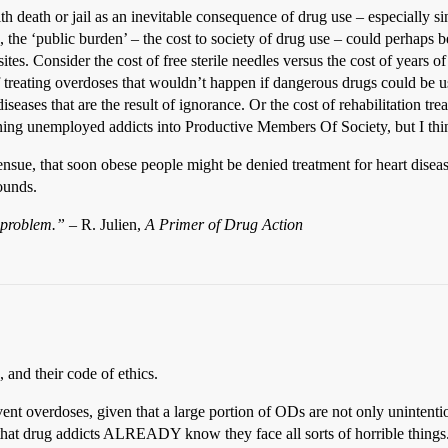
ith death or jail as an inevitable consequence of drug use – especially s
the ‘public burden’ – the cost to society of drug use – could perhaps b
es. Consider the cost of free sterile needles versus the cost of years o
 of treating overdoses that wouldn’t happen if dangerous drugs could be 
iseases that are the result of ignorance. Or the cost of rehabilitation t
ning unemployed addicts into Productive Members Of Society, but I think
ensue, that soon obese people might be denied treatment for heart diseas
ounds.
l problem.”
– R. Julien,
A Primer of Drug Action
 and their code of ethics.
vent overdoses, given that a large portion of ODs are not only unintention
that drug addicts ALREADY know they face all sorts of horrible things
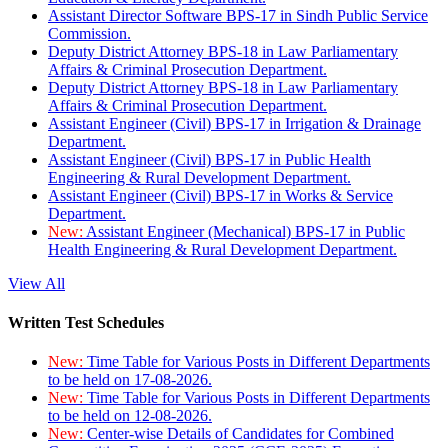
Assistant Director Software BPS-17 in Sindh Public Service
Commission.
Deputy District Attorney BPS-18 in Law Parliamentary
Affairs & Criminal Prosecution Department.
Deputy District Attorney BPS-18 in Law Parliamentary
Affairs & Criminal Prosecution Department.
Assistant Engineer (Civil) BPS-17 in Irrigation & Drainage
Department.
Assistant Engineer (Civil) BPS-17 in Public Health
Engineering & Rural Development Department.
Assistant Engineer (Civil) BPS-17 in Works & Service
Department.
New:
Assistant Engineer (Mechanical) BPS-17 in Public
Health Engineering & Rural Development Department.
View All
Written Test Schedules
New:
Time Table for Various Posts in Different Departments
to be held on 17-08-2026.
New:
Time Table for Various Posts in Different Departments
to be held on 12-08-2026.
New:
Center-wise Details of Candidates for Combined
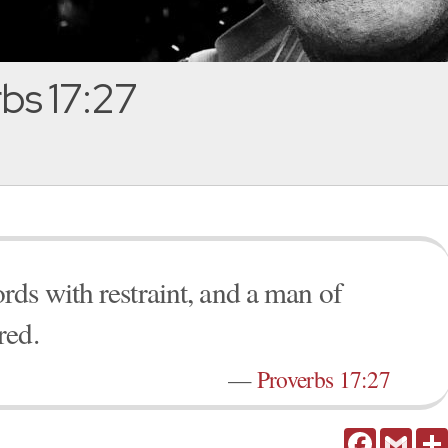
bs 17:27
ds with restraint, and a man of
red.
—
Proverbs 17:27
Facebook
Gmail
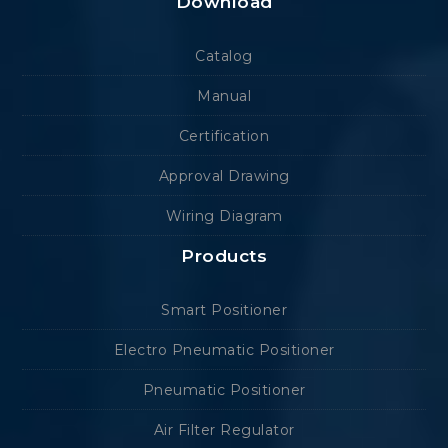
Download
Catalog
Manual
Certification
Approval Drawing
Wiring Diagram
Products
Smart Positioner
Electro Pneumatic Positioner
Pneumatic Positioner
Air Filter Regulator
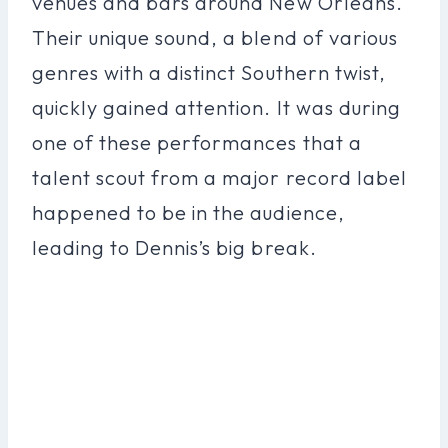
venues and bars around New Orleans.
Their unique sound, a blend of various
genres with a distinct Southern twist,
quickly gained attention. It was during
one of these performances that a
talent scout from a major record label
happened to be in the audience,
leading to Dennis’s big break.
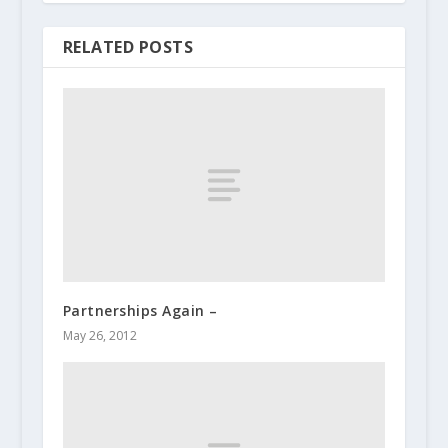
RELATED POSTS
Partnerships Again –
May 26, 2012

——

● **THE PROBLEM**
Down to the last line, set down the data above exactly, and omit all images.

● **ANSWER FOR THE TASK**
ith death or jail as an inevitable consequence of drug use – especially s
the ‘public burden’ – the cost to society of drug use – could perhaps b
es. Consider the cost of free sterile needles versus the cost of years o
 of treating overdoses that wouldn’t happen if dangerous drugs could be 
iseases that are the result of ignorance. Or the cost of rehabilitation t
ning unemployed addicts into Productive Members Of Society, but I think
ensue, that soon obese people might be denied treatment for heart diseas
ounds.
l problem.”
– R. Julien,
A Primer of Drug Action
 and their code of ethics.
vent overdoses, given that a large portion of ODs are not only unintention
that drug addicts ALREADY know they face all sorts of horrible things
Assistant Director Software BPS-17 in Sindh Public Service
Commission.
Deputy District Attorney BPS-18 in Law Parliamentary
Affairs & Criminal Prosecution Department.
Deputy District Attorney BPS-18 in Law Parliamentary
Affairs & Criminal Prosecution Department.
Assistant Engineer (Civil) BPS-17 in Irrigation & Drainage
Department.
Assistant Engineer (Civil) BPS-17 in Public Health
Engineering & Rural Development Department.
Assistant Engineer (Civil) BPS-17 in Works & Service
Department.
New:
Assistant Engineer (Mechanical) BPS-17 in Public
Health Engineering & Rural Development Department.
View All
Written Test Schedules
New:
Time Table for Various Posts in Different Departments
to be held on 17-08-2026.
New:
Time Table for Various Posts in Different Departments
to be held on 12-08-2026.
New:
Center-wise Details of Candidates for Combined
bs 17:27
ds with restraint, and a man of
red.
—
Proverbs 17:27
Facebook
Gmail
Download
Catalog
Manual
Certification
Approval Drawing
Wiring Diagram
Products
Smart Positioner
Electro Pneumatic Positioner
Pneumatic Positioner
Air Filter Regulator
venues and bars around New Orleans.
Their unique sound, a blend of various
genres with a distinct Southern twist,
quickly gained attention. It was during
one of these performances that a
talent scout from a major record label
happened to be in the audience,
leading to Dennis’s big break.
RELATED POSTS
Partnerships Again –
May 26, 2012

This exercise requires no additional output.